Scott is immobile due to the breaks in his foot, but is now focussing his energy on making sure no one else loses their life to an e-bike or e-scooter.
“The main things that run through my mind is the look of the bike, the flames spitting out of it like a flamethrower."
“The traumatic sounds of hearing my partner upstairs is still overwhelming."
Scott believes more awareness is needed on the dangers of the batteries and chargers used with the devices.
“No one before my accident knew of the dangers of these bikes," he said.
"I never knew not to charge them overnight."
“If I'd known this, I wouldn't have charged it overnight, and if I did charge it overnight, I wouldn't have put it under the stairs or near the only exit in my house.
“E-bikes are great things to have, but absolutely devastating when they go wrong.

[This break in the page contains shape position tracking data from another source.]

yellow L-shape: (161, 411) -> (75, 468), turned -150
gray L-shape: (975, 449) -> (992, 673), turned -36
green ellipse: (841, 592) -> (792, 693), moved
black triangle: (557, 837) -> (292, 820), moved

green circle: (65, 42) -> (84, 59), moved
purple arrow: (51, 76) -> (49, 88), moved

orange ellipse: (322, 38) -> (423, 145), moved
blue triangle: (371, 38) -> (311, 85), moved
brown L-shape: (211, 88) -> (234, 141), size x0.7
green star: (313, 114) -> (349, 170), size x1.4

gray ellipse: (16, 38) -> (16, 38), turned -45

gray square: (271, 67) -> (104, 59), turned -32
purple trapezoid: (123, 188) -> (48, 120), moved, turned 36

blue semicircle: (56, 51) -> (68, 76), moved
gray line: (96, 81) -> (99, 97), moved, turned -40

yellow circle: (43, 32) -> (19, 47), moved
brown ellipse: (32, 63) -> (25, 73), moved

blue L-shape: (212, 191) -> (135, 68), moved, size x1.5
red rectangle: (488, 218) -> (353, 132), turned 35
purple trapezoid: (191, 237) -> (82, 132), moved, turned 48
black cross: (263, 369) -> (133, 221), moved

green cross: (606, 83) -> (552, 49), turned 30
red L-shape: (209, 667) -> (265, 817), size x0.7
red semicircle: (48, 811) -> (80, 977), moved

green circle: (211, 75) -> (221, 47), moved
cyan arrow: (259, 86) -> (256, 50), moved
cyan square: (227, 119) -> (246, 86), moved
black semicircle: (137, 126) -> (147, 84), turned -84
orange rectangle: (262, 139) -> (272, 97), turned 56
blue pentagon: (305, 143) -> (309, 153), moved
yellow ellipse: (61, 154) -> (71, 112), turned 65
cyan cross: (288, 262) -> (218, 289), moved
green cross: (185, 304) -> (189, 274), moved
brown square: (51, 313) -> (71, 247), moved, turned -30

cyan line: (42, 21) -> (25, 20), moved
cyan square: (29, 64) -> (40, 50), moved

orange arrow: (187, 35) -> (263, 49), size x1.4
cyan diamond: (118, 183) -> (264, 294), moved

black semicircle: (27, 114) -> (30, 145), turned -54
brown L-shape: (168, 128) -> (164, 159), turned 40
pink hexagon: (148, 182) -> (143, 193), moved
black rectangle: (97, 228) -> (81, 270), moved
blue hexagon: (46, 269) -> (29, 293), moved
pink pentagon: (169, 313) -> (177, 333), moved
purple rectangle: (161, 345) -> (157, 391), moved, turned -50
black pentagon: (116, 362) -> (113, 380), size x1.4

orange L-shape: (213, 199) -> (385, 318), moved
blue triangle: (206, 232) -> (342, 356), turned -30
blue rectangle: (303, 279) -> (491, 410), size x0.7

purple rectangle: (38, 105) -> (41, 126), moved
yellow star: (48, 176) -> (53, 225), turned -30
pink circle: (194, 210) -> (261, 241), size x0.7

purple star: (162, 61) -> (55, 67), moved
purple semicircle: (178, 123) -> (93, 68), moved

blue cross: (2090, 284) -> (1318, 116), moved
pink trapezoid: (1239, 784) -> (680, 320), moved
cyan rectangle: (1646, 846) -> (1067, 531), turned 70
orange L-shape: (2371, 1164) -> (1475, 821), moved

The lithium that fills them is toxic."
Exactly one year ago, on 25 September 2022, an Afghan refugee lost their life when their e-bike malfunctioned at their flat in Easton, in Bristol.
Abdul Jabar Oryakhel was asleep in his flat on the 16th floor in Twinnell House when his bike malfunctioned on charge.
Exactly like in Scott's case, the fire blocked Abdul's exit out of the front door, so his only option was to try and climb out of the window to safety.
Devastatingly, he lost his footing and fell.
“I've lost everything from that one bike"
Scott's experience on 30th June lasted no longer than 10 minutes.
“That's all it took from my partner and my kids to succumb to the gas. It wasn’t smoke that killed them, it was the lithium poisoning and the toxic-ness of the batteries."
“I don't want it to wipe out another family.”
“My best two pieces of advice are do not charge it overnight and, if possible, charge it in a garage or shed.
“My house is absolutely destroyed. The stairs have been taken down to the skeleton, the plasterboard has been ripped off the wall.
“I have no roof in my house...its bare bones...everything upstairs is covered in lithium smoke.
“I've lost everything from that one bike.
"I have the same amount now as the day I was born."
What comes next?
Our investigation into e-bikes will continue as part of Scott's efforts to raise awareness of the dangers of overcharging, in the hope that the tragedy he's enduring never happens to another family.